Dataset:
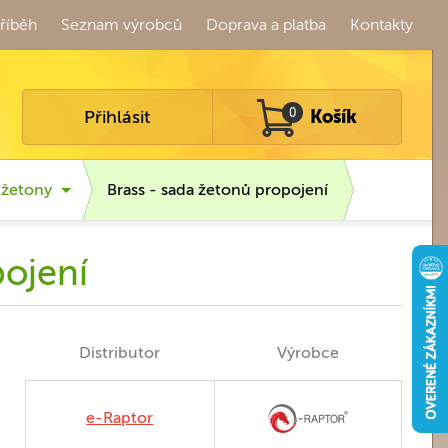
říběh
Seznam výrobců
Doprava a platba
Kontakty
Přihlásit
0
Košík
 žetony
Brass - sada žetonů propojení
pojení
Distributor
Výrobce
e-Raptor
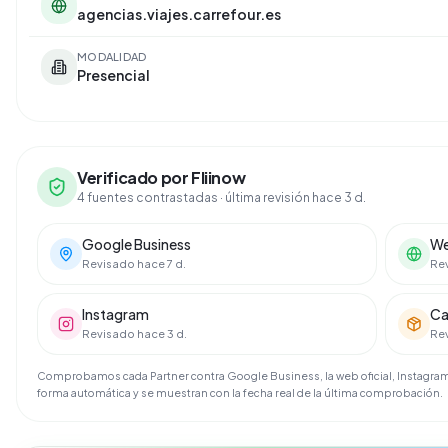
agencias.viajes.carrefour.es
MODALIDAD
Presencial
Verificado por Fliinow
4 fuentes contrastadas
· última revisión hace 3 d.
Google Business
We
Revisado hace 7 d.
Rev
Instagram
Ca
Revisado hace 3 d.
Rev
Comprobamos cada Partner contra Google Business, la web oficial, Instagram 
forma automática y se muestran con la fecha real de la última comprobación.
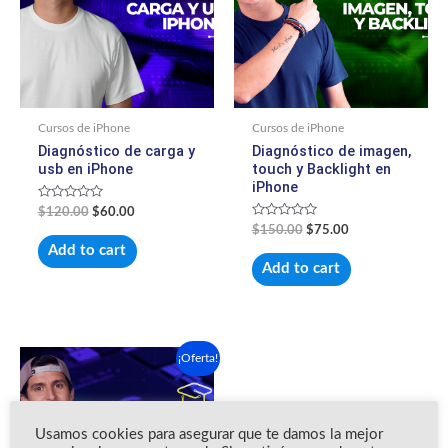
Cursos de iPhone
Cursos de iPhone
Diagnóstico de carga y
Diagnóstico de imagen,
usb en iPhone
touch y Backlight en
iPhone
Valorado
$
120.00
$
60.00
con
Valorado
$
150.00
$
75.00
0
con
de
Add to cart
0
5
de
Add to cart
5
El
El
¡Oferta!
precio
precio
original
actual
era:
es:
$450.00.
$275.00.
Usamos cookies para asegurar que te damos la mejor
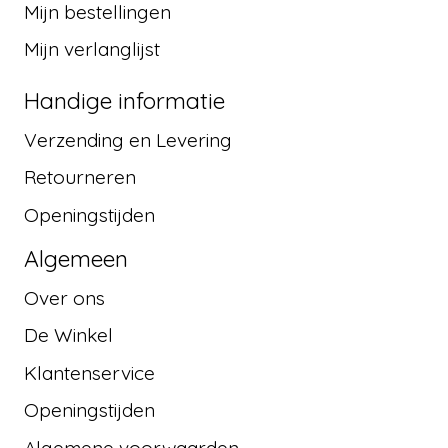
Mijn bestellingen
Mijn verlanglijst
Handige informatie
Verzending en Levering
Retourneren
Openingstijden
Algemeen
Over ons
De Winkel
Klantenservice
Openingstijden
Algemene voorwaarden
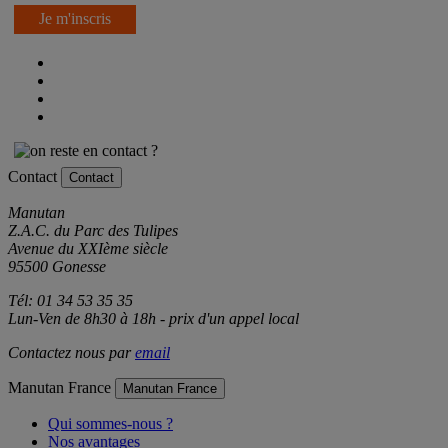
Je m'inscris
Contact
Contact
Manutan
Z.A.C. du Parc des Tulipes
Avenue du XXIème siècle
95500 Gonesse
Tél: 01 34 53 35 35
Lun-Ven de 8h30 à 18h - prix d'un appel local
Contactez nous par
email
Manutan France
Manutan France
Qui sommes-nous ?
Nos avantages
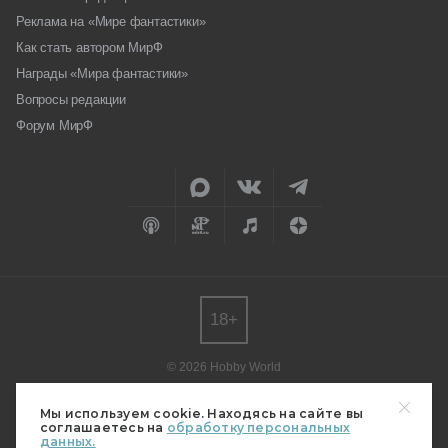
Реклама на «Мире фантастики»
Как стать автором МирФ
Награды «Мира фантастики»
Вопросы редакции
Форум МирФ
18+
© 2026 Hobby World
Любое использование материалов допускается только с согласия
редакции.
Мы используем cookie. Находясь на сайте вы
соглашаетесь на
обработку персональных
Мнение авторов может не совпадать с мнением редакции.
данных.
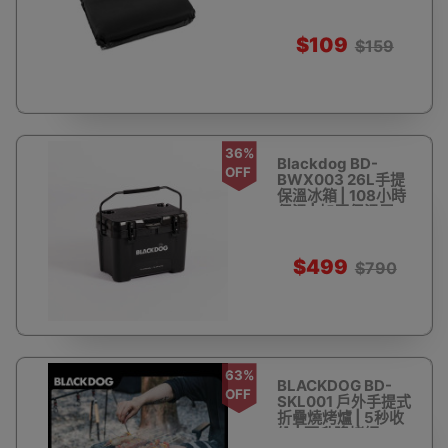
$109
$159
36%
Blackdog BD-
OFF
BWX003 26L手提
保溫冰箱 | 108小時
保溫 | 加厚保溫層
$499
$790
63%
BLACKDOG BD-
OFF
SKL001 戶外手提式
折疊燒烤爐 | 5秒收
納 | 可升降烤網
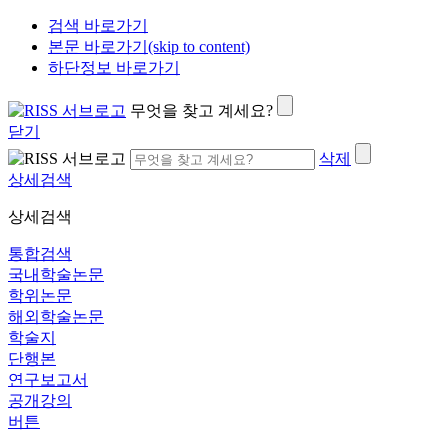
검색 바로가기
본문 바로가기(skip to content)
하단정보 바로가기
무엇을 찾고 계세요?
닫기
삭제
상세검색
상세검색
통합검색
국내학술논문
학위논문
해외학술논문
학술지
단행본
연구보고서
공개강의
버튼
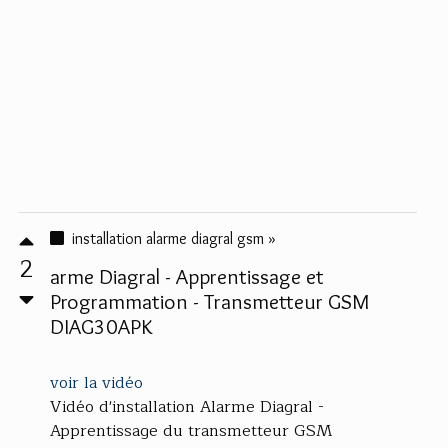
installation alarme diagral gsm »
2
arme Diagral - Apprentissage et
Programmation - Transmetteur GSM
DIAG30APK
voir la vidéo
Vidéo d'installation Alarme Diagral -
Apprentissage du transmetteur GSM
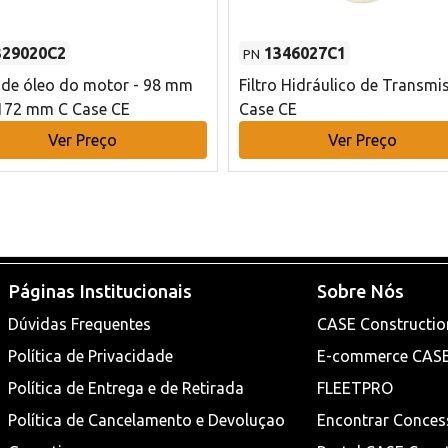
329020C2
1346027C1
PN
o de óleo do motor - 98 mm
Filtro Hidráulico de Transmi
172 mm C Case CE
Case CE
Ver Preço
Ver Preço
Páginas Institucionais
Sobre Nós
Dúvidas Frequentes
CASE Constructio
Política de Privacidade
E-commerce CAS
Política de Entrega e de Retirada
FLEETPRO
Política de Cancelamento e Devoluçao
Encontrar Conces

Task prompt: With the pictures set aside, please write out all of the records above exactly.

Solution for this problem:
říběh
Seznam výrobců
Doprava a platba
Kontakty
Přihlásit
0
Košík
 žetony
Brass - sada žetonů propojení
pojení
Distributor
Výrobce
e-Raptor
agencias.viajes.carrefour.es
MODALIDAD
Presencial
Verificado por Fliinow
4 fuentes contrastadas
· última revisión hace 3 d.
Google Business
We
Revisado hace 7 d.
Rev
Instagram
Ca
Revisado hace 3 d.
Rev
Comprobamos cada Partner contra Google Business, la web oficial, Instagram 
forma automática y se muestran con la fecha real de la última comprobación.
Cursos de iPhone
Cursos de iPhone
Diagnóstico de carga y
Diagnóstico de imagen,
usb en iPhone
touch y Backlight en
iPhone
Valorado
$
120.00
$
60.00
con
Valorado
$
150.00
$
75.00
0
con
de
Add to cart
0
5
de
Add to cart
5
El
El
¡Oferta!
precio
precio
original
actual
era:
es:
$450.00.
$275.00.
Usamos cookies para asegurar que te damos la mejor
Mijn bestellingen
Mijn verlanglijst
Handige informatie
Verzending en Levering
Retourneren
Openingstijden
Algemeen
Over ons
De Winkel
Klantenservice
Openingstijden
Algemene voorwaarden
Je m'inscris
Contact
Contact
Manutan
Z.A.C. du Parc des Tulipes
Avenue du XXIème siècle
95500 Gonesse
Tél: 01 34 53 35 35
Lun-Ven de 8h30 à 18h - prix d'un appel local
Contactez nous par
email
Manutan France
Manutan France
Qui sommes-nous ?
Nos avantages
Реклама на «Мире фантастики»
Как стать автором МирФ
Награды «Мира фантастики»
Вопросы редакции
Форум МирФ
18+
© 2026 Hobby World
Любое использование материалов допускается только с согласия
редакции.
Мы используем cookie. Находясь на сайте вы
соглашаетесь на
обработку персональных
Мнение авторов может не совпадать с мнением редакции.
данных.
$109
$159
36%
Blackdog BD-
OFF
BWX003 26L手提
保溫冰箱 | 108小時
保溫 | 加厚保溫層
$499
$790
63%
BLACKDOG BD-
OFF
SKL001 戶外手提式
折疊燒烤爐 | 5秒收
納 | 可升降烤網
검색 바로가기
본문 바로가기(skip to content)
하단정보 바로가기
무엇을 찾고 계세요?
닫기
삭제
상세검색
상세검색
통합검색
국내학술논문
학위논문
해외학술논문
학술지
단행본
연구보고서
공개강의
버튼
installation alarme diagral gsm »
2
arme Diagral - Apprentissage et
Programmation - Transmetteur GSM
DIAG30APK
voir la vidéo
Vidéo d'installation Alarme Diagral -
Apprentissage du transmetteur GSM
329020C2
1346027C1
PN
o de óleo do motor - 98 mm
Filtro Hidráulico de Transmi
172 mm C Case CE
Case CE
Ver Preço
Ver Preço
Páginas Institucionais
Sobre Nós
Dúvidas Frequentes
CASE Constructio
Política de Privacidade
E-commerce CAS
Política de Entrega e de Retirada
FLEETPRO
Política de Cancelamento e Devoluçao
Encontrar Conces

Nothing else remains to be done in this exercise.